Simple Adversary Model: Time required to detect malicious miner

For the orchestrated adversary attack shown in Fig. 3, at lower collusion rates, the three models show very similar behavior. However, even at 20% collusion rates, the time required for M1 becomes 43.5 s, 134.69 s and 178.91 s for 6G, Het1 and Het2 respectively. On the other hand, for M2 and M3, detection time is much larger at 61 s, 188.97 s & 251 s and 61.7 s, 190.98 s & 253.68 s respectively.
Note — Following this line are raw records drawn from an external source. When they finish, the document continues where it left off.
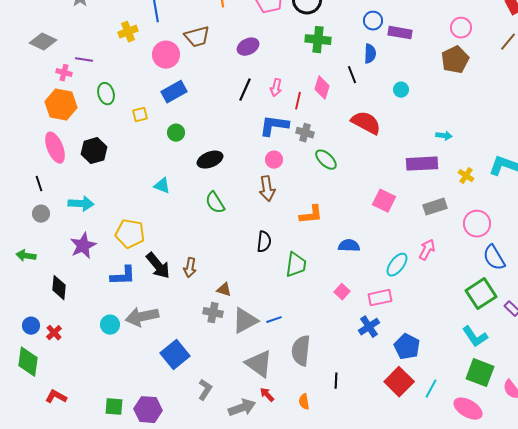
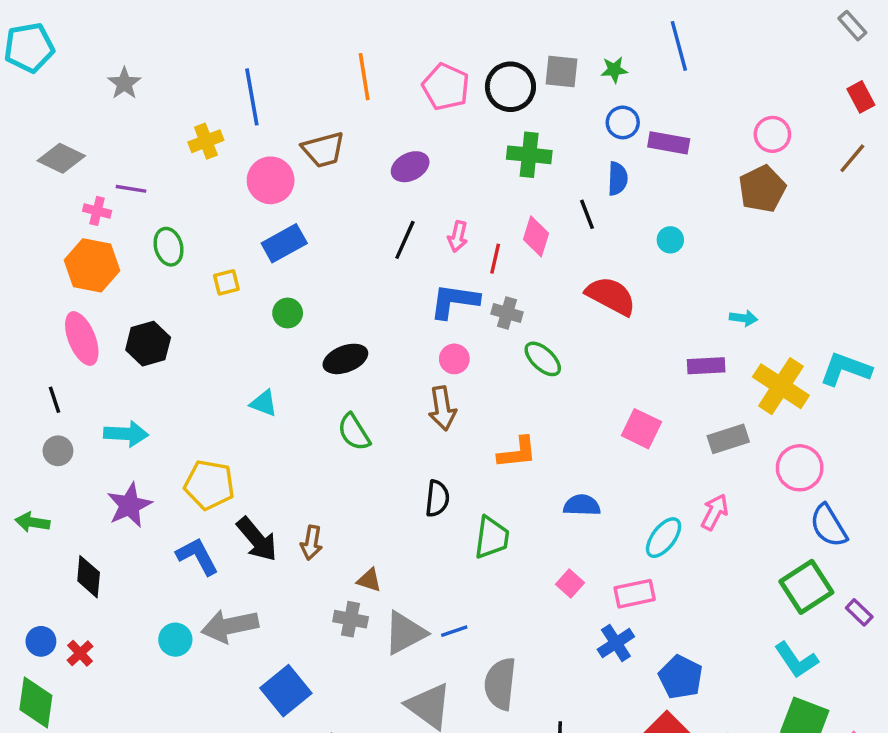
purple rectangle: (422, 164) -> (706, 366), size x0.7
yellow cross: (466, 176) -> (781, 386), size x2.0
blue L-shape: (123, 276) -> (197, 556), turned -116

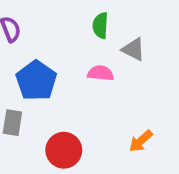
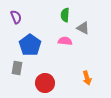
orange arrow: (141, 141) -> (87, 78), turned -64

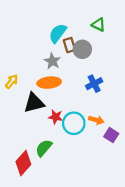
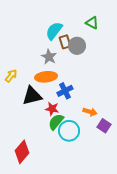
blue cross: (94, 84) -> (65, 91), moved
cyan circle: (74, 123) -> (69, 131), moved
green semicircle: (44, 148) -> (56, 122), moved

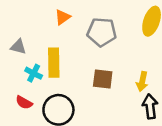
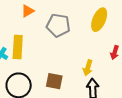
brown square: (103, 79) -> (54, 81), moved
At 30% collusion, M1 detects a malicious miner in 56.5 s, 174.9 s & 232.6 s whereas M2 detects it at more than triple the time i.e., 201.3 s, 623.2 s & 827.8 s. M3 has much higher latency than the upper limit of 400 interactions, which was set as a failure limit (the limit assumed in the simulations for 4G, 5G, and 6G and the heterogeneous networks are shown as dotted lines on the figure). For 40% collusion rate, M1 detects a malicious miner in 83.12 s, 257.3 s & 341.8 s whereas M2’s latency is higher than the failure limit. M3 doesn’t converge at all at this collusion rate. Based on these results we can see that when 6G is combined with blockchain in a large-scale CAV application scenario, M1 based dPoS consensus can detect malicious activity in few seconds (less than a minute in most cases). Heterogeneous deployment scheme also has very promising results and can be particularly useful for such timely detection.

Fig. 3.
figure 3

Orchestrated Adversary Model: Time required to detect malicious miner

5 Conclusion

In this paper, we considered the use of blockchain for a challenging CAV application scenario that has stringent security requirements. We discussed enhanced dPoS consensus and combined it with three different reputation schemes, which are MWSL reputation, beta reputation, and sigmoid-based reputation schemes. To determine malicious miners in the system, we first computed the overall latency of block generation as the sum of communication, computational, information propagation and queuing latency. We then evaluated the performance of this scheme under simple and orchestrated adversary attack models. We did the same analysis for a heterogeneous network, where we validated our results with a 5G/6G hybrid network. Our results indicated that in large scale networks, MWSL reputation based enhanced dPoS scheme can detect orchestrated attacks in few seconds for 6G networks. Heterogeneous deployment schemes also perform relatively well. In comparison, 4G and 5G perform poorly, and might not be suitable for blockchain implementations. Further reduction in detection times may be achieved through less resource intensive consensus algorithms at the expense of some reduction in security performance.